24) de vloek

39 4 0
                                    

Wanneer een dienster -niet Elin- binnenkwam was Ingmar gehumeurd. Slecht gehumeurd.

"Meid!!!!" brulde hij. De andere dienster trok haar ogen toe om zich tegen het geluid te wapenen.
"Elin heeft een vrije dag heer."

"Vrije dag?"
"Zoals elke eerste Wodan's dag van de maand?"
Ingmar bromde.

"Dat ze hier maar snel terug staat dan."
"Morgen ochtend heer."

Ze opende het raam.
"Dicht laten!" brulde hij.
Verschrikt liet de dienster de ramen los.

"Meer vuur."
"Meer?"
"Zeur nu niet! Meer vuur!"

De meid deed zoals gevraagd, maar Ingmar had zijn punt gemaakt. Elin was niet te vervangen.

"Hoe was uw nachtrust heer?"
"Slecht" zei hij.
"Nee" ging hij verder "slecht is zelfs niet het goede woord. Het was verschrikkelijk!"

"Heeft u uw medicijnen nog?"
"Die werken niet!"
"Waarom gaat u dan niet terug naar Eirikr?"

"Ik heb iets straffer nodig."
Daarop stond hij op.

De dienster keek met wantrouwige ogen naar het zwaard dat nog onder zijn kussen lag.

Hij vloog op zijn bed en greep ernaar.
"Zo zit dat!" brulde hij.
"Niemand steelt mijn zwaard."
Hij hijgde van vermoeidheid.
"Mijn goden zwaard."
"Dat niemand van me af neemt."

De dienster stond bang met haar vingers te draaien. Ze durfde niet te bewegen.
Nu hoopte ze ook dat Elin zonder problemen hier morgen ochtend terug stond. Ze was bang van hem.

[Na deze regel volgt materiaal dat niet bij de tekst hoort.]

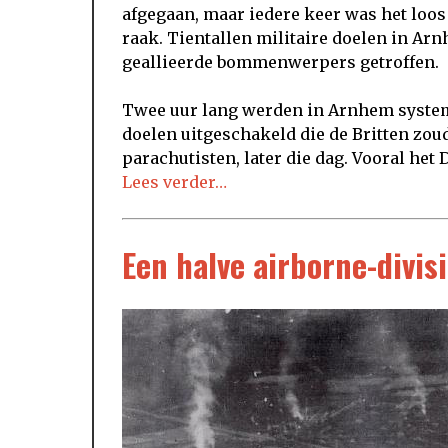
afgegaan, maar iedere keer was het loos
raak. Tientallen militaire doelen in A
geallieerde bommenwerpers getroffen.
Twee uur lang werden in Arnhem syste
doelen uitgeschakeld die de Britten zou
parachutisten, later die dag. Vooral het
Lees verder…
Een halve airborne-divis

"NIEMAND KOMT AAN MIJN ZWAARD!"
Ze deinsde een stap achteruit. Ingmar wilde in zijn tirade Vill boven zijn hoofd houden, als symbool van zijn macht.

Maar het zag er eerder nogal zielig uit. Hij kreeg de punt van de schede, waar het zwaard in zat, amper van het matras getild. Hoger kon hij het niet heffen.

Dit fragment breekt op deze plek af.